In national Democratic circles, it hasn’t been fashionable since Trump’s 2016 win to “get those guys back” — at least not with Ryan’s vigor. A vocal faction responded to the shock of Trump’s victory with a strategy to increase turnout in Sun Belt states, believing that the emergence of a younger, more diverse electorate held greater promise for the party. Those efforts paid off in 2020, when states like Arizona and Georgia — which hadn’t cast their electoral votes for a Democrat since the 20th century — went for Joe Biden.
Voght adds, “But that shift in focus pushed former working-class Democratic strongholds like Ohio, where Trump twice won by 8 points, farther down on the party’s list of priorities. Ryan vehemently objected, and he has demanded his party rebuild the so-called “Blue Wall” that Trump breached….”
Ryan is up against a daunting challenge. As Voght notes, Ryan’s opponent is having his coffers larded up with “millions of dollars in support from Silicon Valley billionaire Peter Thiel.” The Republicans and their minions plan “to spend $28 million on advertising [for Vance] in a state where it hadn’t planned on spending much at all.” Further,
More than simply a Senate race, what’s unfolding in Ohio is a redemption arc for a congressman who has been ignored, marginalized and maligned by his own party for his out-of-vogue political prescriptions. If Ryan wins, he proves a Democrat can win on the backs of voters his party has forsaken. If he loses, he likely demonstrates a willingness among those voters to return to the Democratic fold — so long as the party courts them as acutely as Ryan has. Neither outcome is likely to settle his party’s debate over winning tactics, but Ryan will have nevertheless proved his point, donning his fellow Democrats’ doubt as a badge of honor.

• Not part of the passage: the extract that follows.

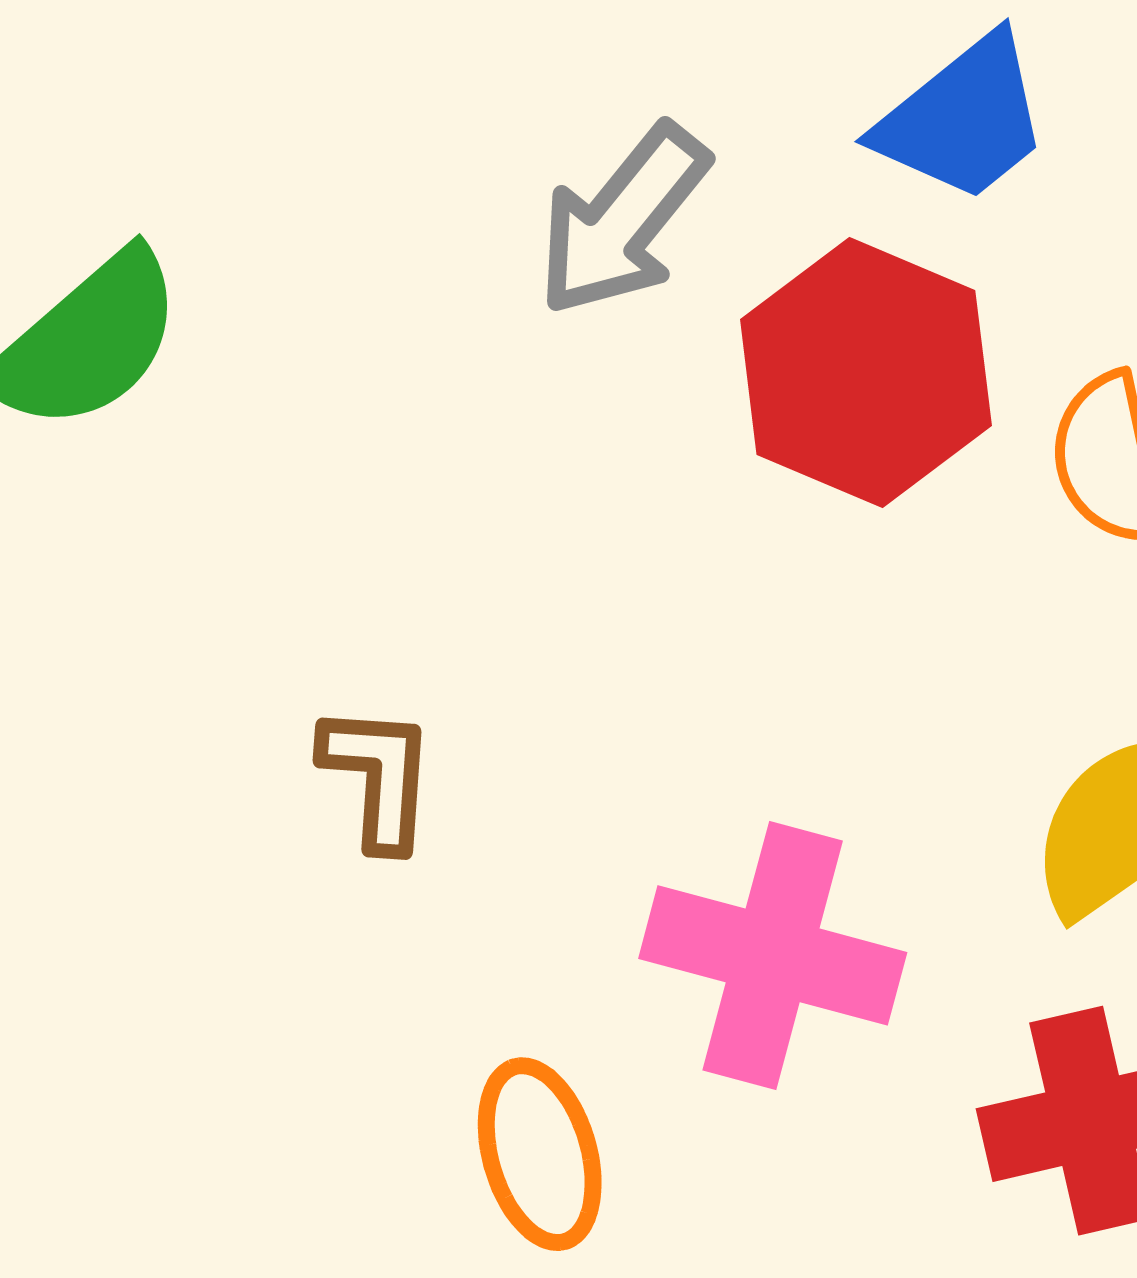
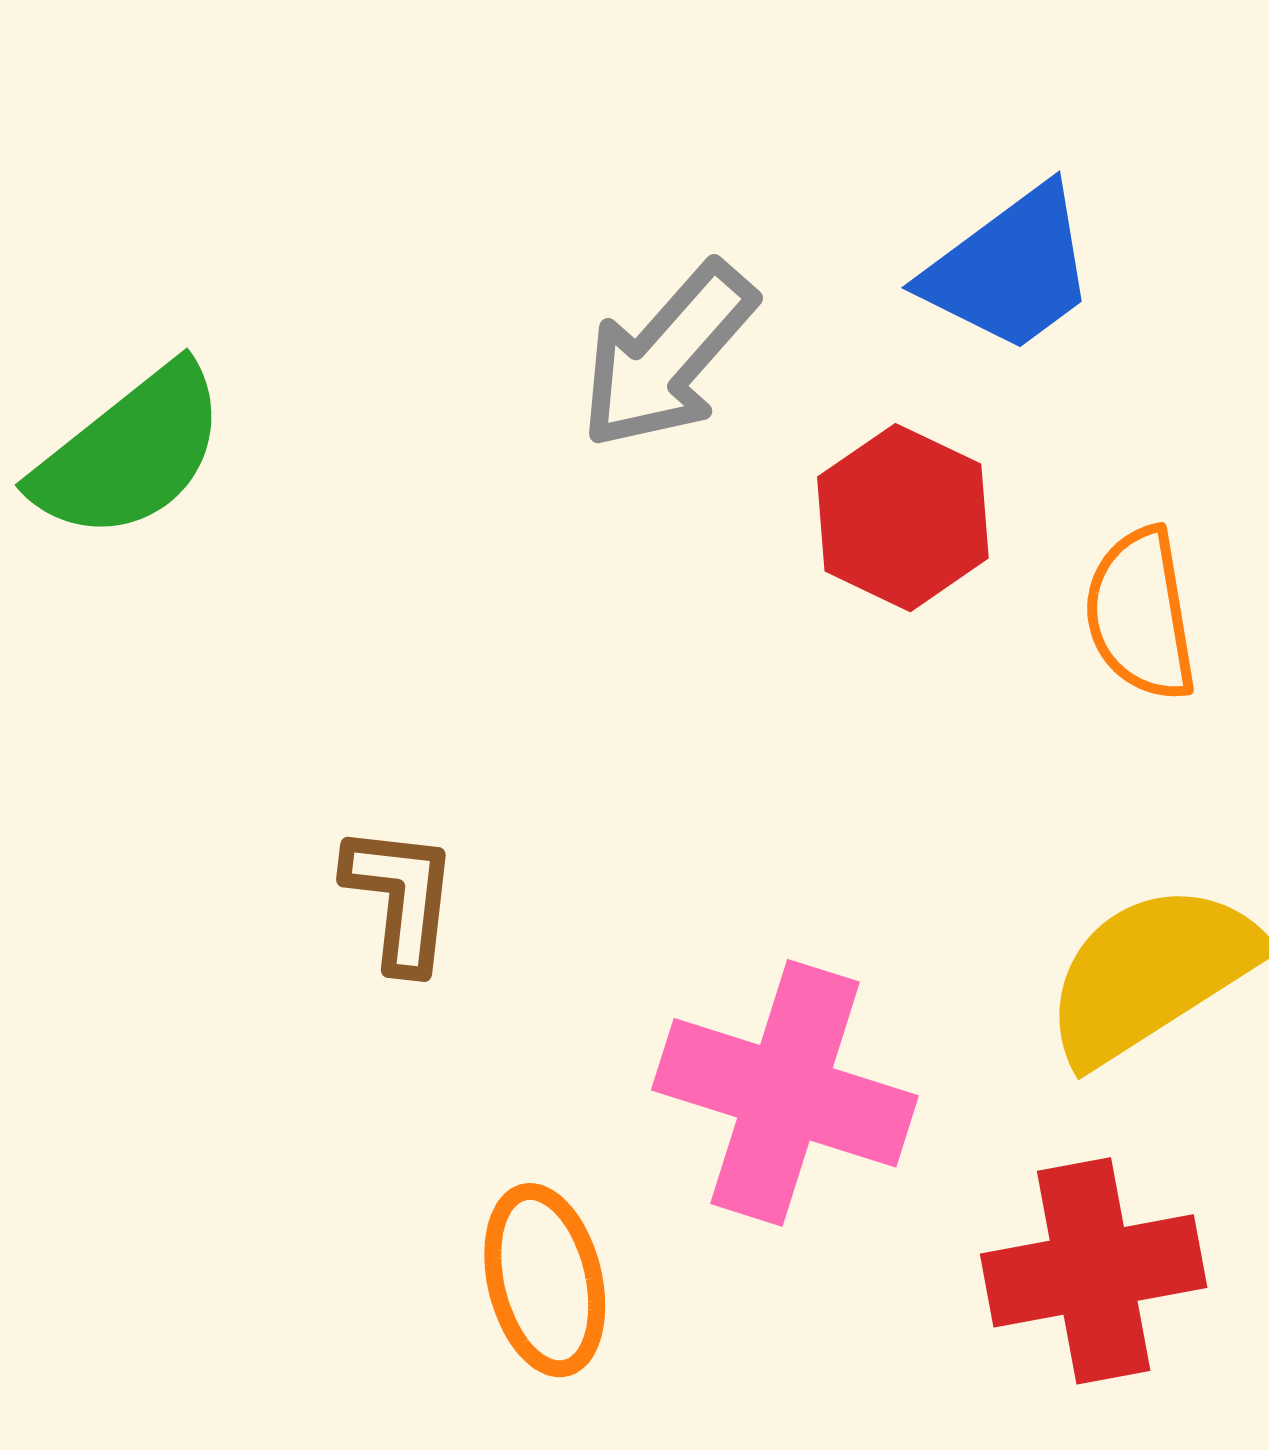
red hexagon: (866, 372) -> (903, 518), size x0.7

For much of the last decade, Tim Ryan has related to his party in the same manner as a pebble relates to the inside of a shoe. While Democrats licked their wounds after the GOP swept the White House and Congress, Ryan blamed his party for flubbing its outreach to working-class voters like the ones in his Youngstown-based district. “We need blue-collar workers to vote blue, and in order to do that, we need to have the message and the messengers … able to connect with them,” he said on CNN soon after Trump’s win. Ryan challenged Pelosi for the House minority leader post soon thereafter and belly-flopped spectacularly. He led a second failed rebellion in 2018 after Democrats regained control of the House.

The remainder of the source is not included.